A couple of things to keep in mind are that sailors, in the time you are researching were shorter in height, lighter in weight and had a much narrower body mass index than current people have. They were more sinewy and muscular. Their life span due to the ardors of their profession was on the average half the average life span of modern man. Arthritis could cripple a helmsman by age twenty four. In those days one could build a smaller ship and cram more people and equipment into it.

Another matter was that merchant vessels were generally much lighter built than warships. the frames were further apart and the planking thinner. Ninety feet for length can be misleading. Is it length over all, waterline length, length between perpendiculars or other? The length to beam ratio is very significant to the ship's characteristics. Since cargo space was the lifeblood of merchant vessels, they tend to be rounder and wider below the waterline than warships. In any case the frames would necessarily be fair.

Stability was a significant problem. The vessels depicted here appear somewhat shallow draft, and very lightly framed to carry eighteen cannon along with a cargo load, especially with such a small crew. It was common practice to adorn the hull with false cannon ports and cannon. At a distance it could deter an approaching vessel. Up close, not so much. Draughts men usually showed cannon apertures in side views. It does not always reflect the number of cannon actually carried at any given time. In that time artists tended to portray what they saw, thought they saw, or remembered. That was not always a reliable representation. Even if the cannon were very small of bore, that's a lot of weaponry for a merchantman. The concussion of a broadside would really overstress the timbers, and the weight would strain the center of balance significantly. Even on small warships, it was a common cost cutting measure to carry just enough crew to man the cannon on only one side of the ship, moving the gun crews to the other side as the ship came about.
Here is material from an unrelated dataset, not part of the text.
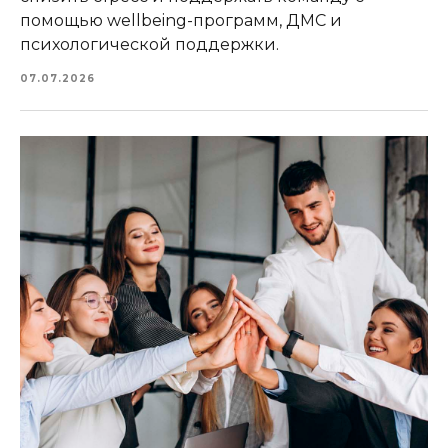
помощью wellbeing-программ, ДМС и
психологической поддержки.
07.07.2026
Even so, the moving of so much weight from one side of the vessel to the other would make sailing a very tricky proposition for a merchantman, especially in a rough sea. A significant number of guns meant powder and shot, which would take away cargo space. There was also training of gun crews to consider. Time training meant time away from the sailors primary purpose, running the vessel. In short, it cut into profit.

The bottom line consideration is that you have to give it your best estimate if you want the model. However, they certainly are attractive. Hope at least some of these considerations are useful in your endeavors.